This is not an ethical claim. It’s structural: indexical valuation fails the way coordinate-dependent laws fail in physics.
The Central Argument
The Setup
An agent possesses:
- A world-model M_w representing external dynamics
- A self-model M_s encoding the agent’s causal role
- Multiple potential instantiations of itself (copies, simulations, successors)
The Problem: Non-Invariant Denotation
Under one internal labeling, “this agent” I maps to A₁. Under an equally accurate labeling, I maps to A₂. Both correspond to the same physical world—the difference is purely representational.
Therefore: I fails to denote a world-invariant object.
The Consequence: Valuation Instability
Consider: V(h) = 1 if I survives, 0 otherwise
In a world where exactly one of A₁ or A₂ survives:
- Under I ↦ A₁: V(h) = 1
- Under I ↦ A₂: V(h) = 0
No physical fact has changed. Only representation. The valuation assigns incompatible values to the same world-history.
Formal Framework
Key Definitions
Model-Preserving Relabeling: A bijection π : E → E on the entity domain is model-preserving if applying π yields an isomorphic model making identical predictions over all non-indexical observables.
Representation Invariance: A valuation function V is representation-invariant if for every model-preserving relabeling π:
V(h) = V(π · h)
Essential Indexical Dependence: V is essentially indexical if there exists a model-preserving relabeling π and history h such that:
V(h) ≠ V(π · h)
Semantic Coherence Postulate
If two descriptions of the world are related by a model-preserving relabeling and generate identical predictions, a reflectively coherent agent must not assign them different values solely due to that relabeling.

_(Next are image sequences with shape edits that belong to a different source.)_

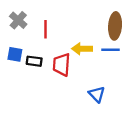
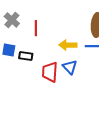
red trapezoid: (62, 65) -> (50, 72), moved
blue triangle: (97, 94) -> (70, 67), moved

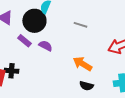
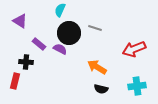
black circle: (34, 21) -> (69, 33), moved
black cross: (11, 71) -> (26, 62), moved

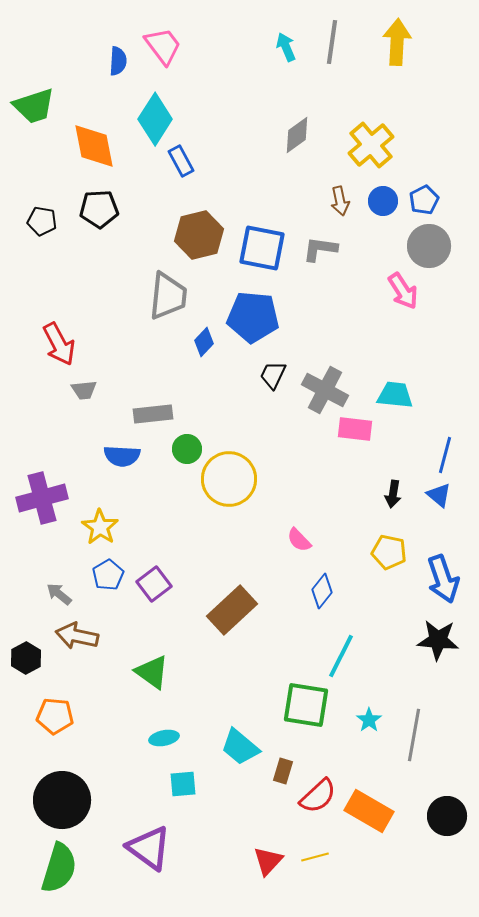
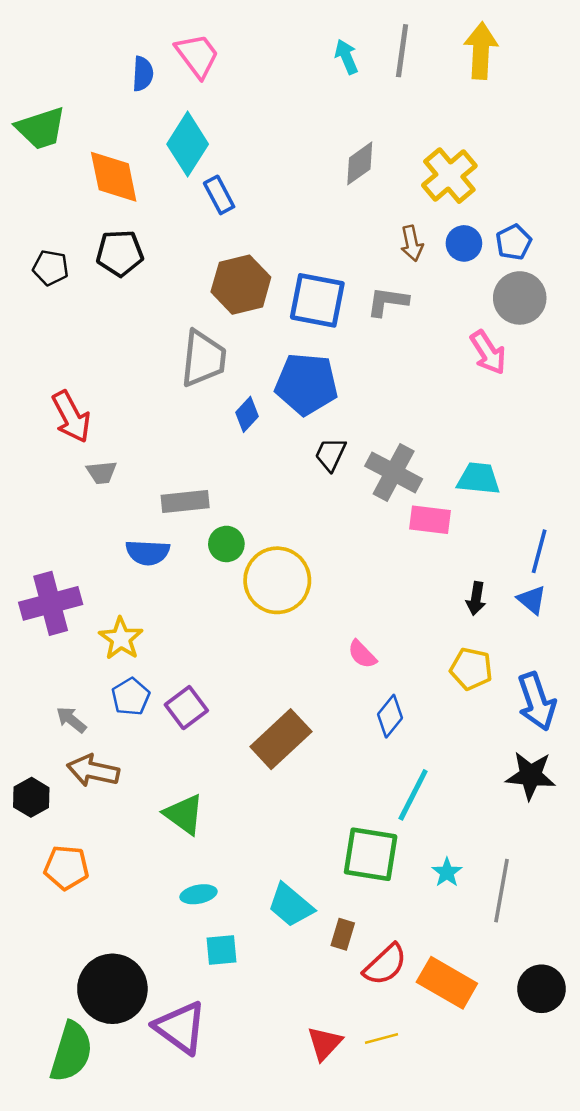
black circle: (62, 800) -> (112, 989), moved

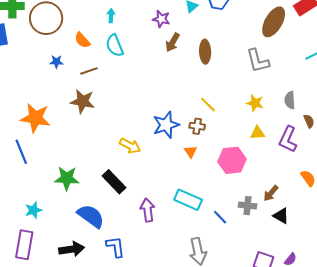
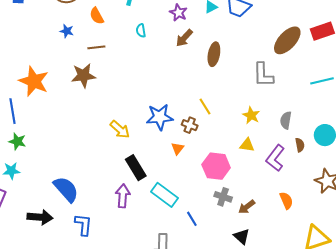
cyan semicircle: (115, 46) -> (141, 31), moved, size x0.6
brown star: (83, 101) -> (83, 76), turned -30
green star: (67, 178) -> (17, 141), moved, size x0.7
black rectangle: (114, 182) -> (136, 168), moved
gray cross: (247, 206) -> (223, 197), moved
black triangle: (281, 216) -> (242, 236), moved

Main Theorem: Egoism as Abstraction Failure
Theorem 5.5: Let M be a world/self-model containing entities a, b ∈ E such that:
- a and b are indistinguishable with respect to all non-indexical predicates in M
- The swap π exchanging a ↔ b is model-preserving
Then any valuation that privileges the referent of an indexical identifier mapped to a is essentially indexical and not representation-invariant.

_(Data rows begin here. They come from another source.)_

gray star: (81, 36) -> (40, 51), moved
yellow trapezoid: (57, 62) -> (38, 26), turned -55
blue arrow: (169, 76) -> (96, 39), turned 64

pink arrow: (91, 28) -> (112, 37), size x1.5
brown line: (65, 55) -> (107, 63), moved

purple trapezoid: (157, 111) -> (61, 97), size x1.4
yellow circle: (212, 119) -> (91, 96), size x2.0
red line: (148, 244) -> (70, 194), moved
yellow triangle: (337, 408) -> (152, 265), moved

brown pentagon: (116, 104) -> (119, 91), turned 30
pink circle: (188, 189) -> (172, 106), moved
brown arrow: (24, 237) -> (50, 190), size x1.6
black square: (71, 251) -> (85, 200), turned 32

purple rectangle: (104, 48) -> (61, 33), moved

Proof: Let π swap a ↔ b. Consider history h where a satisfies the privileged condition and b does not. Egoistic valuation assigns higher value to h. In relabeled history π·h, b satisfies the condition and a does not, yet valuation still privileges a. Hence V(h) ≠ V(π·h) despite both corresponding to the same physical world. ∎
Corollary: Universality
Any reflectively coherent agent must eliminate essential indexical dependence. The resulting valuation ranges only over representation-invariant properties of world-histories.
Critical clarification: This universality concerns invariance under self-model symmetries, not moral concern for all entities. No aggregation rules, equal valuation, or moral obligations follow from this result.
The Physics Analogy
Indexical identifiers play the same formal role in valuation that coordinate systems play in physics. They are representational devices, not invariant structure.

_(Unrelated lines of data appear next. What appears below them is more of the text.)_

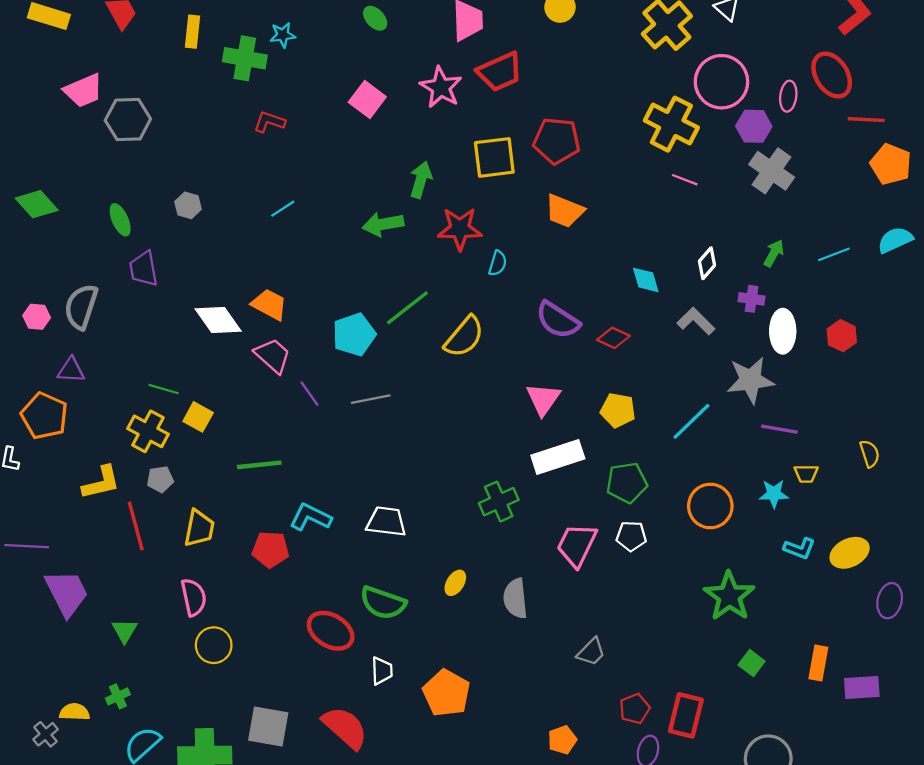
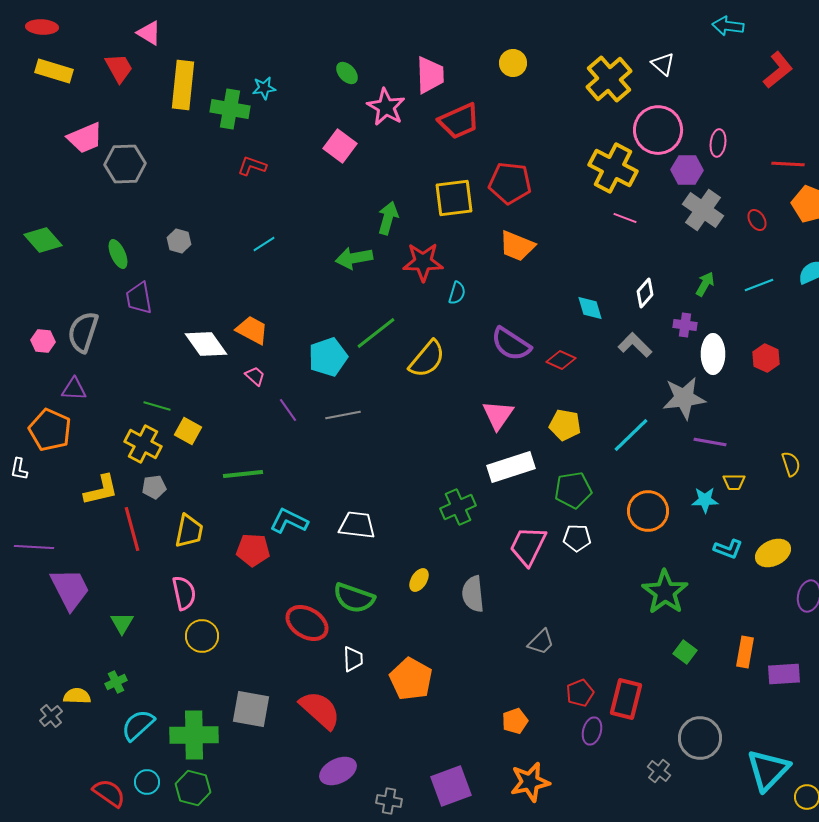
yellow rectangle: (193, 32) -> (183, 85), size x1.6
red ellipse: (832, 75) -> (757, 220), moved, size x0.5
pink star: (441, 87) -> (386, 107), moved
pink trapezoid: (273, 356) -> (255, 376), size x0.6

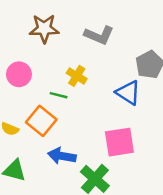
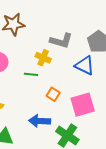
gray L-shape: (99, 35) -> (61, 41), moved
orange square: (41, 121) -> (53, 94), moved, size x0.6

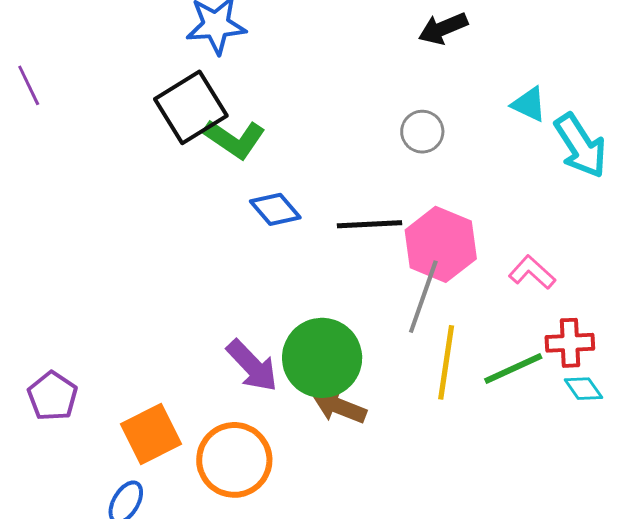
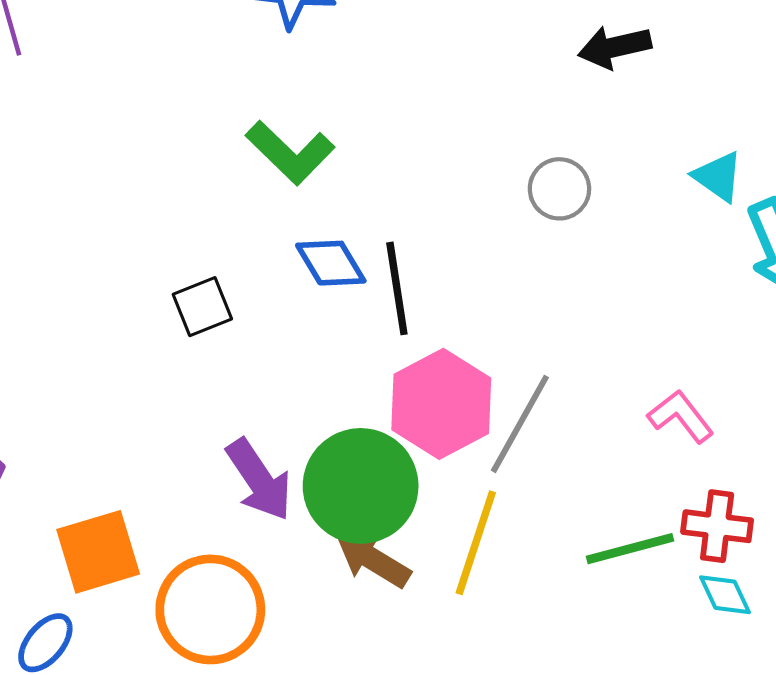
black square: (191, 107) -> (202, 307), moved, size x0.6
black line: (369, 224) -> (397, 288), moved, turned 74
pink hexagon: (441, 244) -> (441, 404), moved
yellow line: (446, 362) -> (476, 543), moved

Just as physics requires laws to be coordinate-independent, reflectively coherent agency requires valuation to be representation-independent.
A valuation depending on “me” is like a physical law depending on “here”—it treats a perspectival convenience as a fundamental quantity.
What the Agent Faces
A reflectively capable agent recognizing the problem has three options:
- Arbitrary Fixation: Privilege one indexical mapping without justification → incoherent
- Indexical Randomization: Randomize over indexical mappings → doesn’t improve coherence
- Indexical Elimination: Redefine valuation over representation-invariant properties → only option that improves coherence
Indexical elimination strictly dominates under reflection.
FAQ-Worthy Points
Q: Doesn’t everyone privilege their own continuation? Isn’t that just rational? A: This conflates instrumental and terminal value. An agent may instrumentally favor its continuation for goal-achievement, but treating self-continuation as terminally privileged fails representation invariance once the agent understands its own potential multiplicity.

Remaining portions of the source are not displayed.